The Celtics have produced 28 NBA players, 17 McDonald’s All-Americans and hundreds of Division I players, according to McCray.

“It’s the same thing with Georgia Tech,” McCray said. “There’s no reason why those two programs shouldn’t be at the top of college basketball every year. All the talent that comes through here, I mean the state is absolutely loaded. Everybody else is coming at us with everything they’ve got — Kentucky, Alabama, Auburn and Tennessee. And the state of Georgia just ignores us. It just doesn’t make sense.”

Anderson, who trains college prospects at a gym in Atlanta, has also been perplexed by Georgia’s recruiting efforts.

“What’s sad about the program to me is that I see [Florida State coach] Leonard Hamilton in Georgia more than I see the Georgia coaches,” Anderson said. “If I go out to a state high school game or tournament, he’s there. We’ve got to get out and beat these guys. We’ve got the top guys from Georgia at LSU, Kentucky, every SEC program, but not at UGA. We have enough players in this state to win without going to other states to recruit.”

Crean defended his program’s recruiting but said it has been difficult with so much speculation about his future.

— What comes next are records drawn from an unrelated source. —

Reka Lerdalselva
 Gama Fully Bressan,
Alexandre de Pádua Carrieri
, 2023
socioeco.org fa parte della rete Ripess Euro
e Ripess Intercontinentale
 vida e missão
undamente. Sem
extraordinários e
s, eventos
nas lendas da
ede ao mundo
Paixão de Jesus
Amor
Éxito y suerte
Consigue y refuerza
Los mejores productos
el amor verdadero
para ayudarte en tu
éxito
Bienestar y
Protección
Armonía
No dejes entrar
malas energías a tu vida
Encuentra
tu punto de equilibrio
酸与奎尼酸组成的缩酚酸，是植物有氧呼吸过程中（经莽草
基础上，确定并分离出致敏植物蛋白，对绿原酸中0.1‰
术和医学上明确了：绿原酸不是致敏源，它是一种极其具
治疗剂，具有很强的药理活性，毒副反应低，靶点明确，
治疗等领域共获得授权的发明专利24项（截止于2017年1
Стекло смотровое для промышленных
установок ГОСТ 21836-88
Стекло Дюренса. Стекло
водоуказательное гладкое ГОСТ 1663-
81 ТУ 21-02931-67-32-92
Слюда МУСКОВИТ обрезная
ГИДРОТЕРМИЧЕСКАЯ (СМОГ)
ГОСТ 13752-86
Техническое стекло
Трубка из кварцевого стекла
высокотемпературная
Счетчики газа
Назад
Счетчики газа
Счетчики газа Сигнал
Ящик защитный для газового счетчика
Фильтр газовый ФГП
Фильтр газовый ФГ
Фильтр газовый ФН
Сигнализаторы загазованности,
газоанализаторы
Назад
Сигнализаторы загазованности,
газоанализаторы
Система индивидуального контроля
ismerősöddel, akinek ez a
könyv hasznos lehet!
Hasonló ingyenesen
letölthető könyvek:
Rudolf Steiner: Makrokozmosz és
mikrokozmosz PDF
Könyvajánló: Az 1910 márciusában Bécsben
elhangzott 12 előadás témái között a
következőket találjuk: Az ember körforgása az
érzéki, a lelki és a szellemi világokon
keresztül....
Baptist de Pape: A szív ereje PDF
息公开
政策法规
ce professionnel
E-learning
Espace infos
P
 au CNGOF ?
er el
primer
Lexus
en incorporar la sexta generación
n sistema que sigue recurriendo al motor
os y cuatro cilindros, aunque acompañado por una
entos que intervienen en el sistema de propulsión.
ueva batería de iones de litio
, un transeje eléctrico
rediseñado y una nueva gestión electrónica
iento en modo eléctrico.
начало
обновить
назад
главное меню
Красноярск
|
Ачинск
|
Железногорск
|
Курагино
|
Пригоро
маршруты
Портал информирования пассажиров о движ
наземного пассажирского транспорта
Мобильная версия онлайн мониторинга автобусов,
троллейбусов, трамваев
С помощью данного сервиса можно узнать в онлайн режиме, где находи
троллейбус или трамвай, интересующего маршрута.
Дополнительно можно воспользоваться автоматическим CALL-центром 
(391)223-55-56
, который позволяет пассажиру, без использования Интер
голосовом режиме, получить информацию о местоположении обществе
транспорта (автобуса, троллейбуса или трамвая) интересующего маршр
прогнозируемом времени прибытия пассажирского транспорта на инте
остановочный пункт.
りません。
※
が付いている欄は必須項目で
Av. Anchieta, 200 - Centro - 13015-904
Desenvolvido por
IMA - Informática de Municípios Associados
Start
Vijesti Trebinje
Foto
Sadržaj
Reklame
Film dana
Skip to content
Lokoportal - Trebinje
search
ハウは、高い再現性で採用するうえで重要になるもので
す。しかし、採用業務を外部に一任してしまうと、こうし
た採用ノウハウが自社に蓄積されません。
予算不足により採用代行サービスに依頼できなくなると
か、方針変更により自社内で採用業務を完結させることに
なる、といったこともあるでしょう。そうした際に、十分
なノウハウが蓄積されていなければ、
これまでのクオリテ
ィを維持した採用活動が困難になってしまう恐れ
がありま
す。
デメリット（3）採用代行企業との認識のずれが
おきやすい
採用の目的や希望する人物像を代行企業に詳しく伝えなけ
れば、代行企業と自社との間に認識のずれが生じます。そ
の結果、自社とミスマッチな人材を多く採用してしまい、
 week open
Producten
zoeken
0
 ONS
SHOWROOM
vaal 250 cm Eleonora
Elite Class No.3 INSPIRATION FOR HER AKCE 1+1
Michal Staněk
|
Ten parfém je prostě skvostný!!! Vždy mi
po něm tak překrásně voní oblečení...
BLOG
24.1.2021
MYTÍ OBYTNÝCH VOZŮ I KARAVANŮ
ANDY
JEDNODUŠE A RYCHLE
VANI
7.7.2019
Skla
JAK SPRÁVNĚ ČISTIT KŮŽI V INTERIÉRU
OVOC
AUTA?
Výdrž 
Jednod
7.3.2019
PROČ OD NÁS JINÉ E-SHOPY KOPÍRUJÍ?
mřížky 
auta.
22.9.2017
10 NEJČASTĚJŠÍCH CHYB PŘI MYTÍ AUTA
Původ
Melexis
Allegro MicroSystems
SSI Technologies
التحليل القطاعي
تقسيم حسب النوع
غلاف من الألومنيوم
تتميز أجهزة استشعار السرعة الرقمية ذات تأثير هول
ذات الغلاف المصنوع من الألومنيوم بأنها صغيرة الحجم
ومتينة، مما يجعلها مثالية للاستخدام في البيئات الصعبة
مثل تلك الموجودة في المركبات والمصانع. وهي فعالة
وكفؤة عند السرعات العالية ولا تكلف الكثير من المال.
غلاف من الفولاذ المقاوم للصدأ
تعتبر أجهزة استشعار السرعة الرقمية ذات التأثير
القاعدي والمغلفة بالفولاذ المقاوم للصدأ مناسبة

“There are going to be challenges, and there are a lot of things that go into that,” Crean said. “As far as being active, this was an extremely tough recruiting cycle in the summer and fall because people were constantly using my situation against us and the potential of what could happen with me. It’s just very, very hard to deal with. We were really locked in on a lot of very good players and it didn’t happen for us. We got close on a lot of guys, but it just didn’t happen.”

Stegeman Coliseum, which opened in 1963, has long been considered a recruiting obstacle. The facility has undergone a series of facelifts, including a $13 million renovation in 2010 that upgraded the concourses and an $8 million investment in 2016, which added new seating areas and a center-hung scoreboard. A $30 million training facility for men’s and women’s basketball and gymnastics opened in 2007, but the basketball facilities are still perceived as being near the bottom of the conference, according to sources.

“You take recruits to the practice facility and then do a couple of laps around Stegeman Coliseum, but you don’t take them underneath that place,” a former Georgia assistant said. “When you look at that place on TV, they’ve got it looking as good as they can. But if you get in there and start digging, it’s not comparable to other facilities in the SEC.”

Until Georgia’s 33-18 victory against Alabama in the College Football Playoff National Championship Presented by AT&T on Jan. 10, the Bulldogs were constantly hounded about their 41-year drought without a national football title.

After ending that dubious mark, Brooks is about to turn his attention to trying to end another one — 26 years without an NCAA tournament victory.

“We have to get this hire right,” Slonaker said. “We’ve got to hire somebody that knows not only the University of Georgia, but knows the state of Georgia, and who’s going to attract the talent and guys that can compete at a high level.”